Today’s Tory party, supposedly the party of family and home, have taken just about every action possible to reduce the status of the traditional family composed of a married mother and father and children. The family which not only stays together but holds society together.

But Chancellor of the Exchequer Philip Hammond has a cunning plan to make up for that and make marriage more attractive. He wants to make it possible to get married outdoors.

That should make up for obliterating the status of marriage with civil partnerships and same-sex marriage. Don’t worry about losing tax breaks, Spreadsheet Phil reckons that if the cost of a wedding can be reduced by having it outdoors without the necessity of hiring a venue, more couples will get married.

In Scotland it has always been possible to marry anywhere as long as the minister and landowner/landlord agreed. This has been for ecclesiastical and traditional reasons and hasn’t made the institution of marriage any more attractive.

The average wedding in the UK costs £30,355, according to Bridebook’s National Wedding Survey 2018.

It is possible to cut costs, but even when we exclude items such as videographers and entertainment for the reception, the average spend on what many would consider a bare bones UK wedding is still £17,913.

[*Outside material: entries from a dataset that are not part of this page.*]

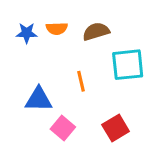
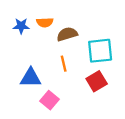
brown semicircle: (96, 31) -> (67, 34), moved
red square: (116, 128) -> (97, 81), moved

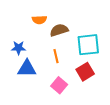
blue star: (21, 26) -> (19, 48), moved
pink square: (49, 100) -> (59, 85), moved

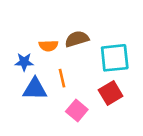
orange semicircle: (39, 20) -> (48, 46), moved
orange line: (56, 56) -> (62, 78), moved

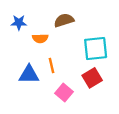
brown semicircle: (77, 39) -> (64, 20), moved
blue star: (24, 62) -> (19, 23), moved

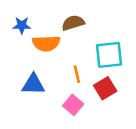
orange semicircle: (40, 38) -> (46, 43), size x1.5
orange line: (52, 65) -> (77, 74), moved

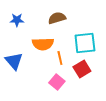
orange semicircle: (46, 43) -> (43, 44), moved
blue triangle: (33, 84) -> (14, 61), moved, turned 48

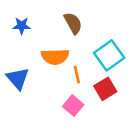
brown semicircle: (57, 18) -> (73, 23), turned 78
cyan square: (85, 43) -> (109, 55), turned -30

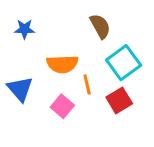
brown semicircle: (73, 23) -> (100, 26), moved
pink square: (73, 106) -> (62, 106), moved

Is the option of having a wedding in a tent – no one wants to bank on sunshine in a British summer – going to make marriage a better bet than just shacking up and avoiding the cost altogether?

Philip Hammond is Chancellor of the Exchequer, and one would hope he is a master of economics and juggling budgets. He shows, however, that like the rest of his party he is seriously out of touch with how ordinary people live.

How typical of the Tories. When do they try to promote marriage they get it wrong – they just trivialise it.